Rumann gave a confirming nod of his head.
‘Tóla extinguished the lamp when he left,’ Fidelma said. ‘That implied that you had already left the room when the corpse was carried out.’
Rumann looked at Fidelma with some respect.
‘You have a sharp mind, sister. In fact, that is so. While Tóla was finishing his examination, I quickly looked around the room for a weapon or anything that might identify the assailant. I found nothing. So I left just before Tóla had the body carried out.’
‘You did not examine the room again?’
‘No. On the abbot’s orders, I had the chamber shut up exactly as it was. I had, however, seen nothing there to help in the discovery of a culprit. But the abbot thought that further investigation might be needed.’
‘You did not refill the oil in the bedside lamp at any stage?’
Ruman raised an eyebrow in surprise at the question.
‘Why would I refill it?’
‘No matter,’ smiled Fidelma quickly. ‘What then? How did you make your investigation?’
Rumann rubbed his chin thoughtfully.
‘Sister Necht and myself were sleeping in the hostel that night and we slept soundly until the morning bell summoned us. There was only one other guest and he neither heard nor saw anything.’
‘Who was the guest? Is he still at the monastery?’
‘No. He was no one really … Just a traveller. His name was Assid of the Uí Dego.’
‘Ah yes.’ She recalled that Brocc had mentioned the name. ‘Assíd of the Uí Dego. Tell me if I am wrong, Rumann, but the Uí Dego dwell just north of Fearna in Laigin, do they not?’
Rumann stirred uncomfortably.
‘I believe so,’ he admitted. ‘Perhaps Brother Midach could tell you more on that subject.’
‘Why Brother Midach?’ Fidelma thought the point curious.
‘Well, he has travelled in those lands,’ Rumann said a trifle defensively. ‘I think he was born in or near that territory.’
Fidelma gave an exasperated sigh. Laigin seemed to loom down every gloomy path in this investigation.
‘Tell me more about this traveller, Assíd.’

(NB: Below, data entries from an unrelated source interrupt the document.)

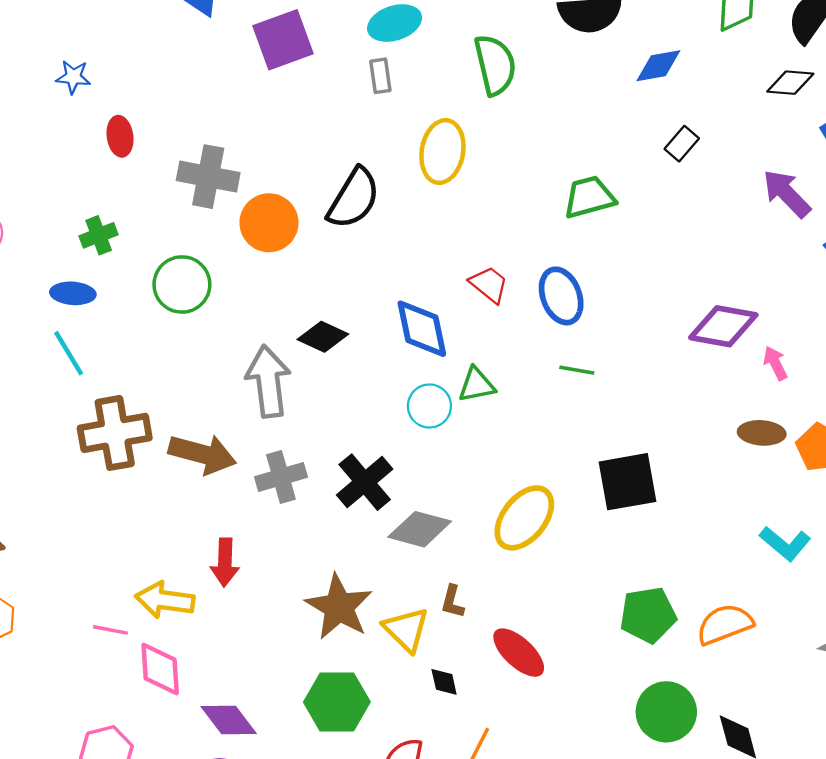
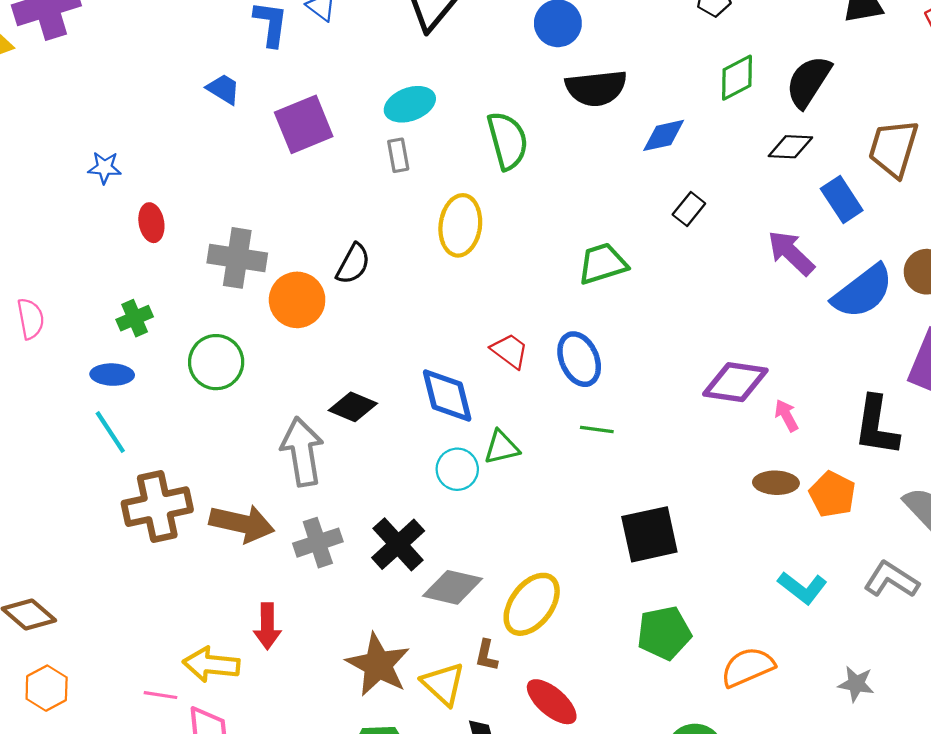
black semicircle: (354, 198) -> (353, 264), moved, size x0.7
yellow ellipse: (524, 518) -> (532, 604), moved
green pentagon: (648, 615) -> (664, 633), moved

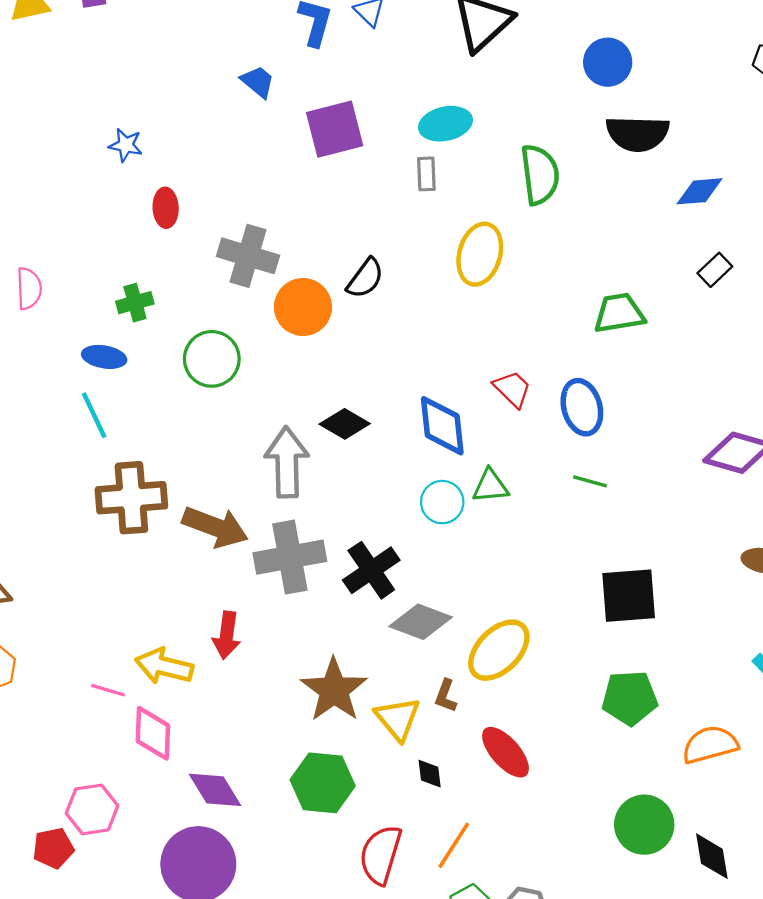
gray cross: (318, 543) -> (290, 557), size x1.4

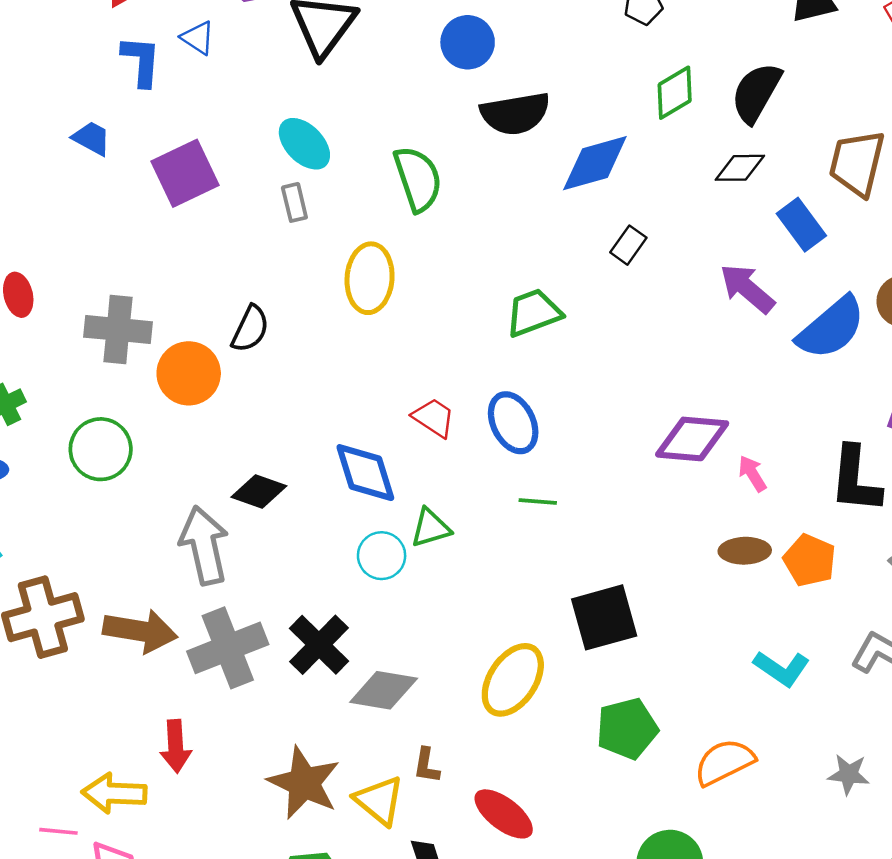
cyan ellipse: (445, 124) -> (304, 144), turned 69
blue diamond: (699, 191) -> (595, 163), size x1.4
yellow ellipse: (499, 650) -> (513, 680), moved

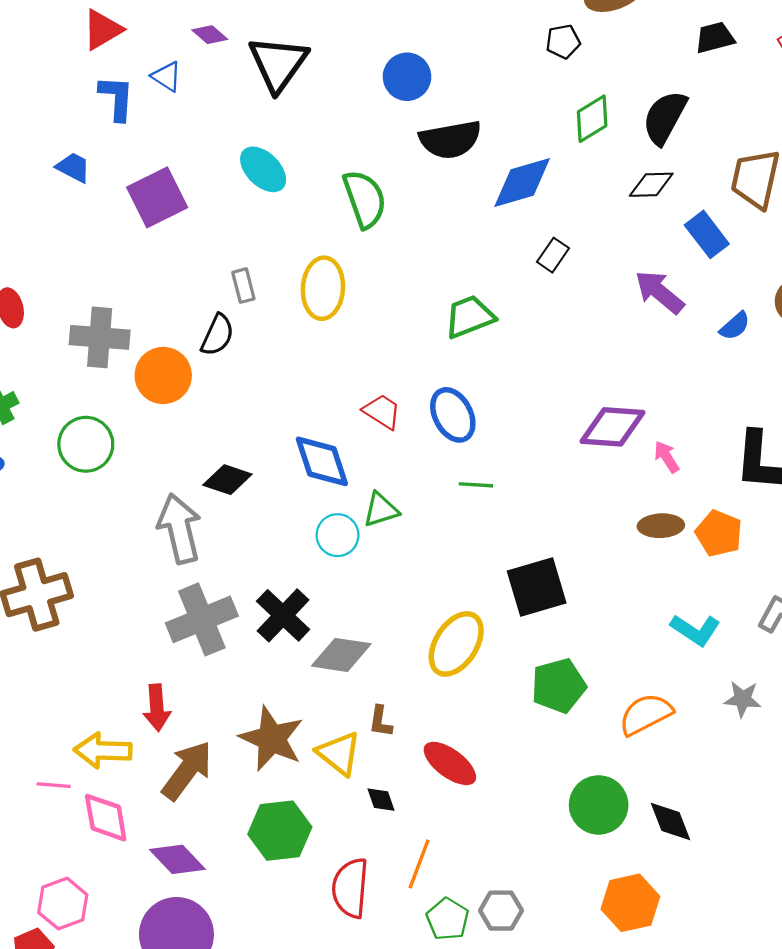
gray rectangle: (294, 202) -> (243, 286), moved
blue semicircle: (831, 328) -> (735, 326), size x0.5
brown arrow: (140, 631) -> (187, 770), moved, turned -62
gray star: (849, 774) -> (743, 699), moved

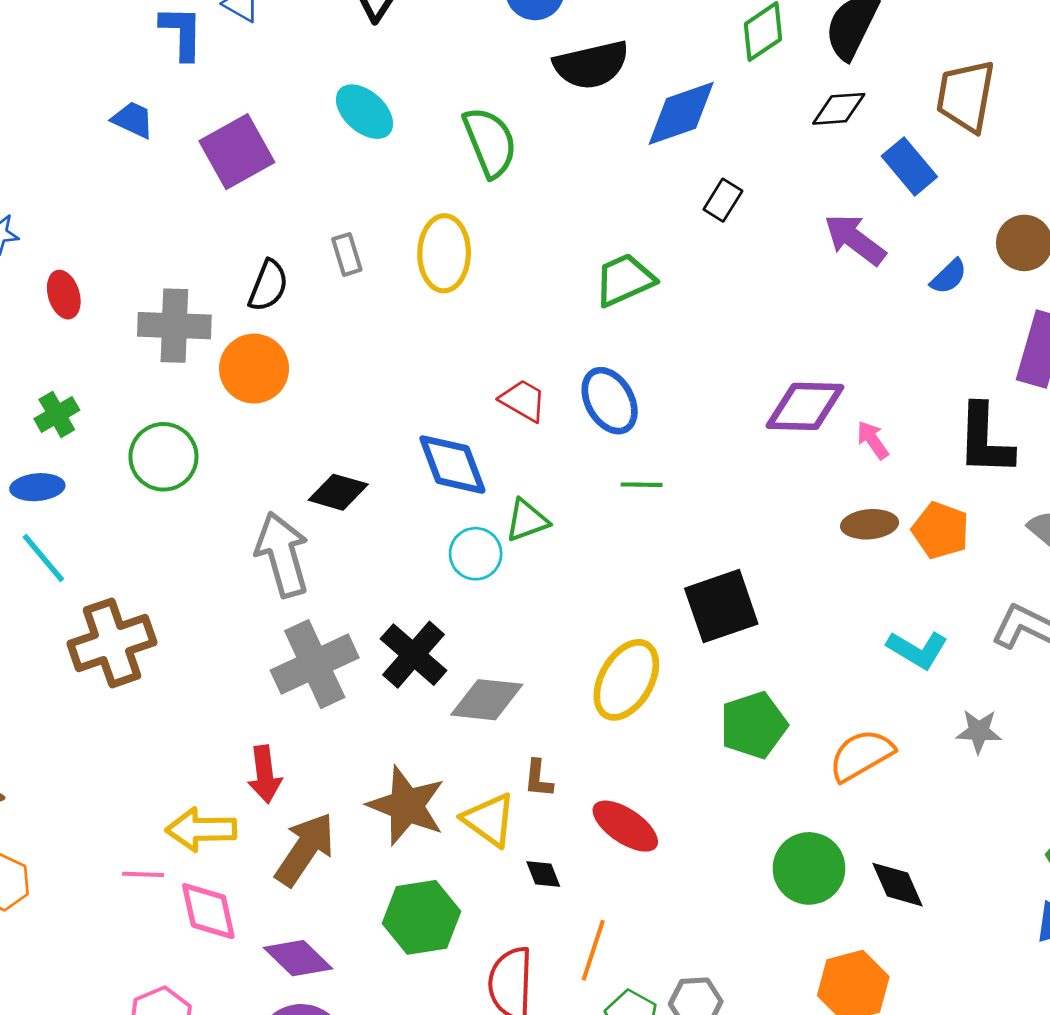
black semicircle: (217, 335) -> (268, 286), moved

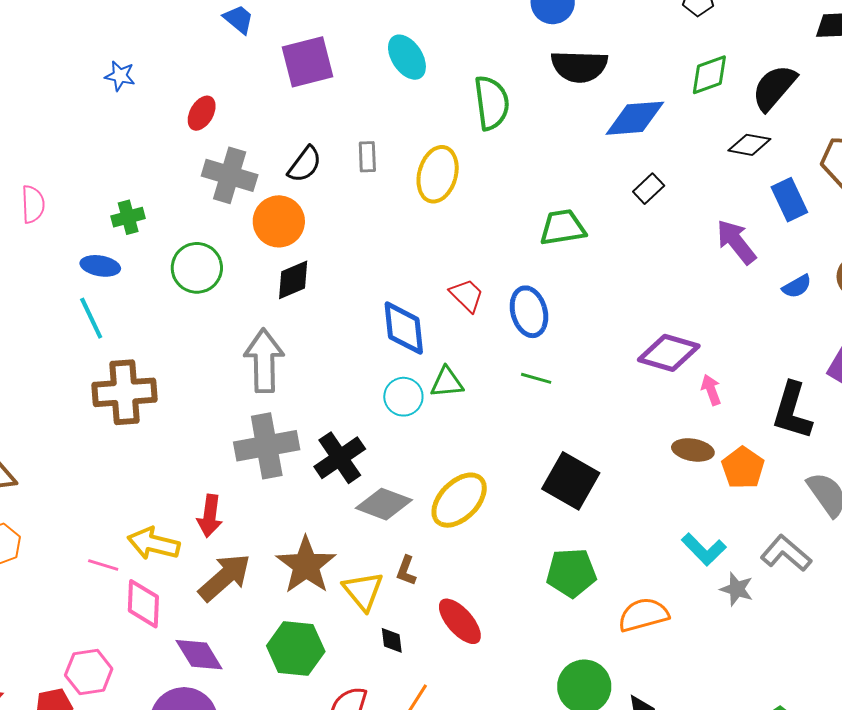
red ellipse: (64, 295) -> (202, 113), moved, turned 32
black diamond: (338, 492) -> (293, 280), moved, turned -54
black square: (721, 606) -> (571, 481), turned 34
yellow ellipse: (626, 680) -> (459, 500), moved
gray star: (979, 731) -> (737, 589), moved

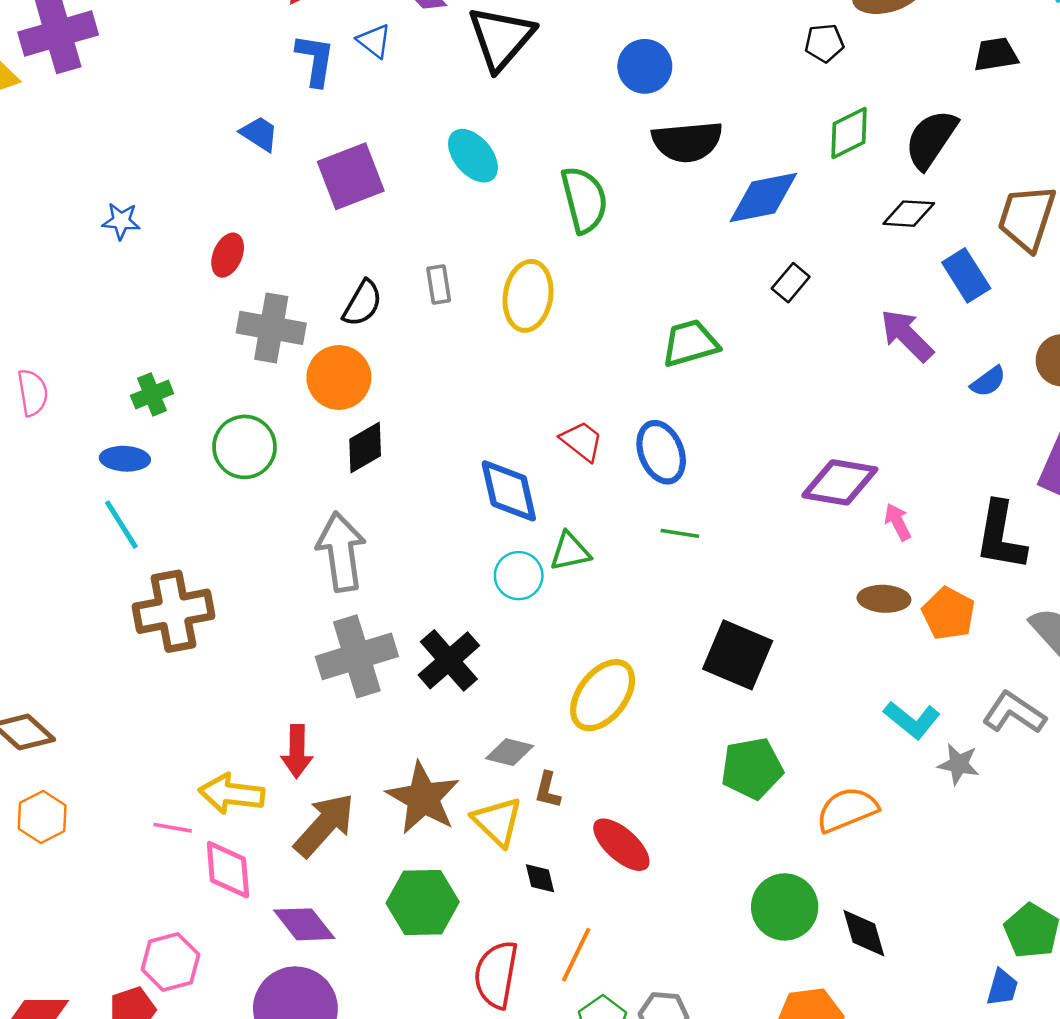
gray diamond: (384, 504) -> (510, 752), moved, size x0.7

‘Little to tell. He came off a coastal barc. I think he was a merchant, perhaps trading along the coast. He left with the afternoon tide on the day Dacán was killed. But only after I had questioned him thoroughly.’
Fidelma smiled cynically.
‘And after he had assured you that he had heard and seen nothing?’
‘Just so.’
‘The fact that Assíd was from Laigin, and that Laigin nowplays a prominent role in this matter, surely is enough to suggest that he should have been detained here for questioning further?’
Rumann shook his head.
‘How were we to know this then? On what grounds could we keep that man here? Are you suggesting that he is the murderer of his fellow countryman? Besides, like Midach, there are several brothers and sisters in this abbey whose birthplace was in Laigin.’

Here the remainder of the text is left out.